Quando si aggiunge un dominio al profilo Frontdoor di Azure, si configurano due record nel server DNS:

  • Un record TXT DNS, necessario per convalidare la proprietà del nome di dominio. Per altre informazioni sui record TXT DNS, vedere Convalida del dominio.
  • Un record CNAME DNS, che controlla il flusso del traffico Internet verso Frontdoor di Azure.

Suggerimento

È possibile aggiungere un nome di dominio al profilo Frontdoor di Azure prima di apportare modifiche al DNS. Questo approccio può essere utile se è necessario impostare simultaneamente la configurazione di Frontdoor di Azure o se si dispone di un team distinto che modifica i record DNS.

È anche possibile aggiungere il record TXT DNS per convalidare la proprietà del dominio prima di aggiungere il record CNAME per controllare il flusso del traffico. Questo approccio può essere utile per evitare tempi di inattività durante la migrazione se si dispone già di un'applicazione in produzione.

Convalida del dominio

Tutti i domini aggiunti a Frontdoor di Azure devono essere convalidati. La convalida protegge dal rischio di eseguire accidentalmente configurazioni errate e consente anche di proteggere altri utenti dallo spoofing del dominio. In alcuni scenari, i domini possono essere pre-convalidati da un altro servizio di Azure. In caso contrario, è necessario seguire il processo di convalida del dominio di Frontdoor di Azure per dimostrare la proprietà del nome di dominio.

  • I domini pre-convalidati di Azure sono domini convalidati da un altro servizio di Azure supportato. Se si eseguono l'onboarding e la convalida di un dominio in un altro servizio di Azure e quindi si configura Frontdoor di Azure in un secondo momento, è possibile usare un dominio pre-convalidato. Quando si usa questo tipo di dominio, non è necessario convalidare il dominio tramite Frontdoor di Azure.

    Note

    Frontdoor di Azure attualmente accetta solo domini pre-convalidati che sono stati configurati con App Web statiche di Azure.

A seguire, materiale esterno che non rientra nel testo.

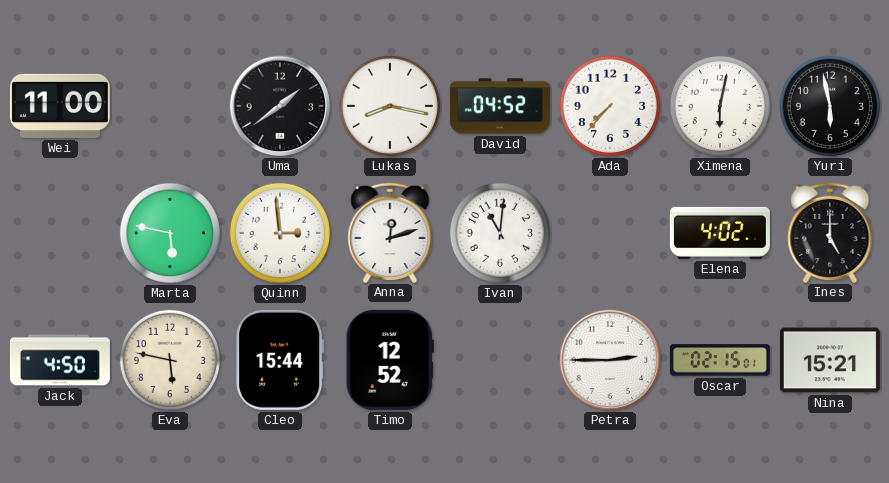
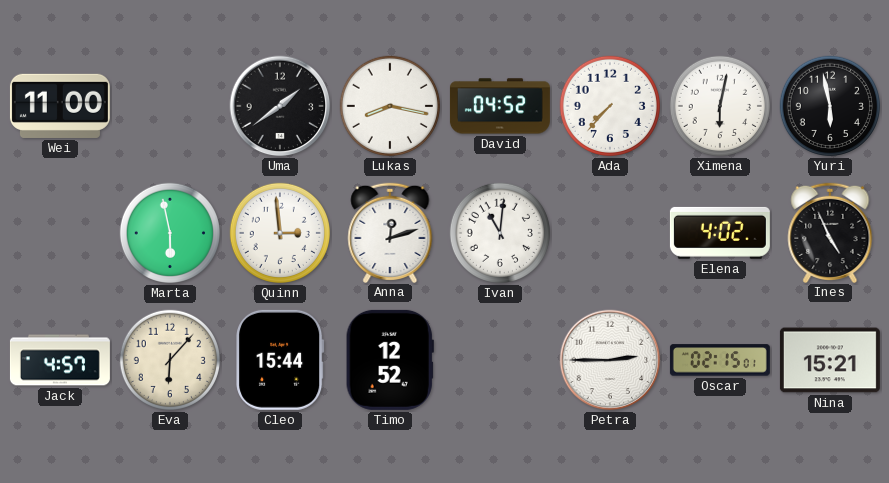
Marta: 5:47 -> 5:58
Ines: 5:00 -> 4:56
Jack: 4:50 -> 4:57
Eva: 5:47 -> 6:07
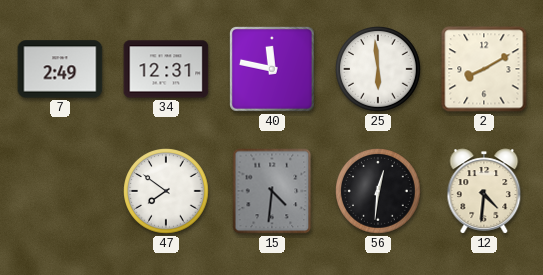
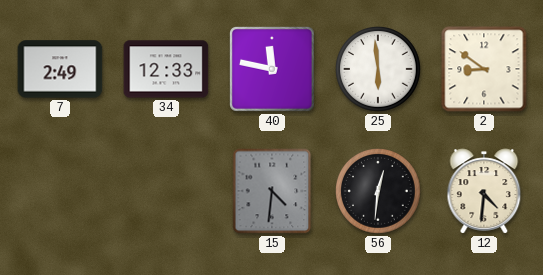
34: 12:31 -> 12:33
2: 8:10 -> 8:51
47: 7:51 -> none
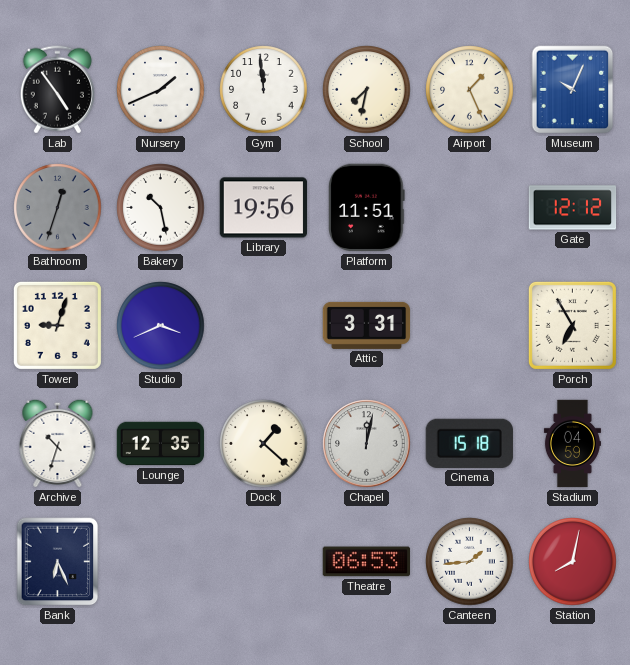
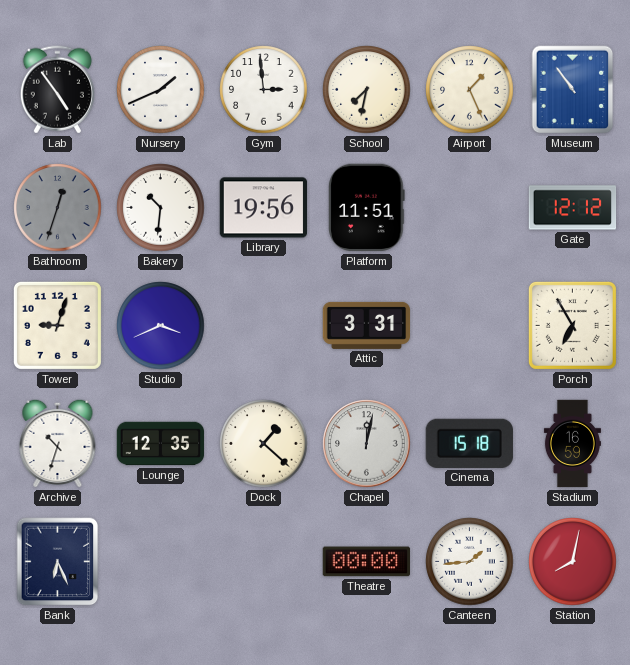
Gym: 11:59 -> 2:59
Museum: 10:04 -> 10:54
Bakery: 10:28 -> 10:31
Stadium: 04:59 -> 16:59
Theatre: 06:53 -> 00:00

  • I domini non convalidati da Azure sono domini non convalidati da un servizio di Azure supportato. Questo tipo di dominio può essere ospitato con qualsiasi servizio DNS, incluso DNS di Azure, e richiede che la proprietà del dominio sia convalidata da Frontdoor di Azure.

Convalida del record TXT

Per convalidare un dominio, è necessario creare un record TXT DNS. Il nome del record TXT deve essere nel formato _dnsauth.{subdomain}. Frontdoor di Azure fornisce un valore univoco per il record TXT quando si inizia ad aggiungere il dominio a Frontdoor di Azure.

Si supponga, ad esempio, di voler usare il sottodominio myapplication.contoso.com personalizzato con Frontdoor di Azure. Prima di tutto, è necessario aggiungere il dominio al profilo Frontdoor di Azure e prendere nota del valore del record TXT da usare. È quindi necessario configurare un record DNS con le proprietà seguenti:

Proprietà valore
Nome del record _dnsauth.myapplication
Valore del record usare il valore fornito da Frontdoor di Azure
Durata (TTL) 1 ora

Una volta convalidato il dominio, è possibile eliminare in modo sicuro il record TXT dal server DNS.

Per altre informazioni sull'aggiunta di un record TXT DNS per un dominio personalizzato, vedere Configurare un dominio personalizzato in Frontdoor di Azure usando il portale di Azure.

Stati di convalida del dominio

Nella tabella seguente sono elencati gli stati di convalida che potrebbero essere visualizzati in un dominio.

Stato di convalida del dominio Descrizione e azioni
Invio È in corso la creazione del dominio personalizzato.

Attendere che la risorsa di dominio sia pronta.
In sospeso Il valore del record TXT DNS è stato generato e Frontdoor di Azure è pronto per l'aggiunta del record TXT DNS.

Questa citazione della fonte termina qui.